A broad base of research supports cell therapy strategies to be a strongly effective way in the treatment of different diseases [16, 18, 33, 34]. MSCs act as adult stem/stromal cells that could differentiate into specific tissues cells induced by local microenvironment when they were damaged and could secrete various cytokines. Previous studies have demonstrated that MSCs, especially those adipose derived, possess anti-inflammatory and immunomodulatory functions. Intriguingly, MSCs and IL-37 both could inhibit NLRP3 inflammasome activation, but research has suggested different mechanisms were involved. MSCs have been noted for ischemia reperfusion injury, and good results have been obtained, which could decrease NLRP3 activation via clearing excessive ROS as reported [18]. However, as described above, IL-37 plays an important anti-inflammatory and immunomodulatory capacity in a variety of inflammatory and autoimmune diseases. In addition, IL-37 in vivo could inhibit NLRP3 activation also in colitis- and LPS-induced disease [19, 22, 35–37]. In a recent study, Rudloff et al. reported that IL-37 significantly suppresses inflammasome activity in vivo to ameliorate inflammasome-driven diseases, which could corroborate our study results to some extent [38].

However, either mesenchymal stromal cells or IL-37 showed limited roles to relieve intestinal IRI [25, 26, 39]. Thus, it was very important to find a way to enhance the effects of MSCs. During the past decades, remarkable progresses have been made in the area of gene-engineered MSC-based therapy.

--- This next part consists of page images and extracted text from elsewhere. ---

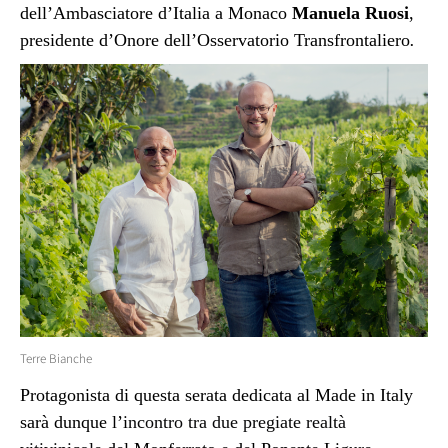
dell’Ambasciatore d’Italia a Monaco
Manuela Ruosi
,
presidente d’Onore dell’Osservatorio Transfrontaliero
.
Terre Bianche
Protagonista di questa serata dedicata al Made in Italy
sarà dunque l’i
ncontro tra due pregiate realtà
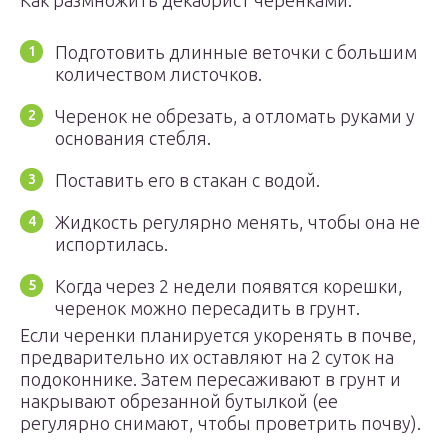
Как размножить декабрист черенками:
Подготовить длинные веточки с большим
количеством листочков.
Черенок не обрезать, а отломать руками у
основания стебля.
Поставить его в стакан с водой.
Жидкость регулярно менять, чтобы она не
испортилась.
Когда через 2 недели появятся корешки,
черенок можно пересадить в грунт.
Если черенки планируется укоренять в почве,
предварительно их оставляют на 2 суток на
подоконнике. Затем пересаживают в грунт и
накрывают обрезанной бутылкой (ее
регулярно снимают, чтобы проветрить почву).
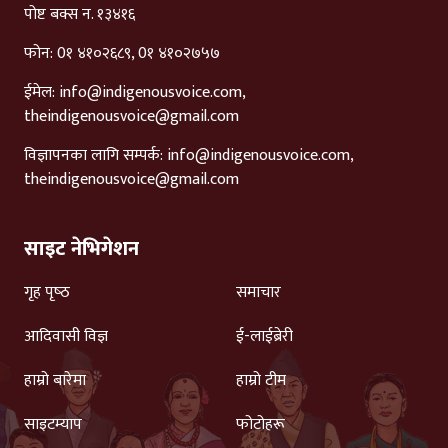
पोष्ट बक्स न. १३४१६
फोन: 0१ ४१०२६८९, 0१ ४१०२७५७
ईमेल:
info@indigenousvoice.com
,
theindigenousvoice@gmail.com
विज्ञापनका लागि सम्पर्क:
info@indigenousvoice.com
,
theindigenousvoice@gmail.com
साइट नेभिगेशन
गृह पृष्‍ठ
समाचार
आदिवासी विज्ञ
ई-लाईब्रेरी
हाम्रो बारेमा
हाम्रो टीम
साइटम्याप
फोटोहरू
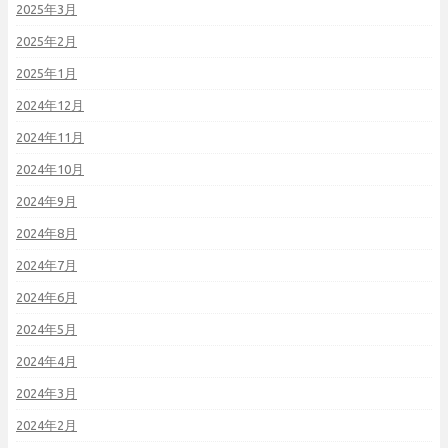
2025年3月
2025年2月
2025年1月
2024年12月
2024年11月
2024年10月
2024年9月
2024年8月
2024年7月
2024年6月
2024年5月
2024年4月
2024年3月
2024年2月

Based on these points, we utilized MSCs as a vehicle to drive IL-37 and further release IL-37 in vivo (the result is demonstrated in the supplementary figure (available here) that IL-37 expression in the serum in the IL-37-MSC-treated group was higher than that in the MSC-treated group) to help better inhibit NLRP3 inflammasome activation to alleviate damage, thereby enhancing the effects of MSCs in the intestinal IRI model.

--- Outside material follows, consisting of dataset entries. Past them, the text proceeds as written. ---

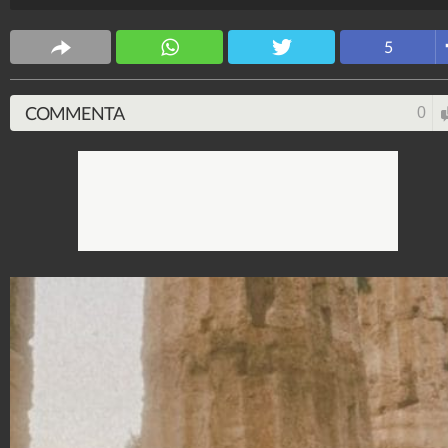
5
COMMENTA
0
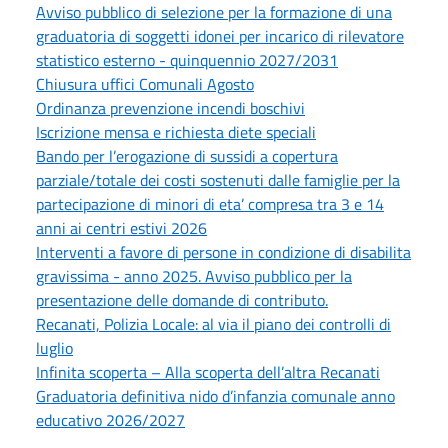
Avviso pubblico di selezione per la formazione di una
graduatoria di soggetti idonei per incarico di rilevatore
statistico esterno - quinquennio 2027/2031
Chiusura uffici Comunali Agosto
Ordinanza prevenzione incendi boschivi
Iscrizione mensa e richiesta diete speciali
Bando per l’erogazione di sussidi a copertura
parziale/totale dei costi sostenuti dalle famiglie per la
partecipazione di minori di eta’ compresa tra 3 e 14
anni ai centri estivi 2026
Interventi a favore di persone in condizione di disabilita
gravissima - anno 2025. Avviso pubblico per la
presentazione delle domande di contributo.
Recanati, Polizia Locale: al via il piano dei controlli di
luglio
Infinita scoperta – Alla scoperta dell’altra Recanati
Graduatoria definitiva nido d’infanzia comunale anno
educativo 2026/2027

This is the first study to demonstrate that IL-37 could play a protective role in the intestinal IRI and illustrated that IL-37 gene modification could enhance the therapeutic effects of MSCs in the ischemia reperfusion injury. However, many mechanisms are involved in the IL-37-MSC treatment in intestinal IRI, and more specific mechanisms remain to be explored.

5. Conclusion

In conclusion, IL-37 gene modification could enhance the therapeutic effects of MSCs. IL-37-MSCs improved intestine barrier function, improved injured tissue microenvironment, and inhibited the NLRP3-mediated signaling pathway, which exert a much better protective role in intestinal IRI than MSCs. NLRP3-related signaling pathways could be related to the process of IL-37-MSC-mediated protection. IL-37-MSC treatment acted as an effective tool to protect the intestine against IRI.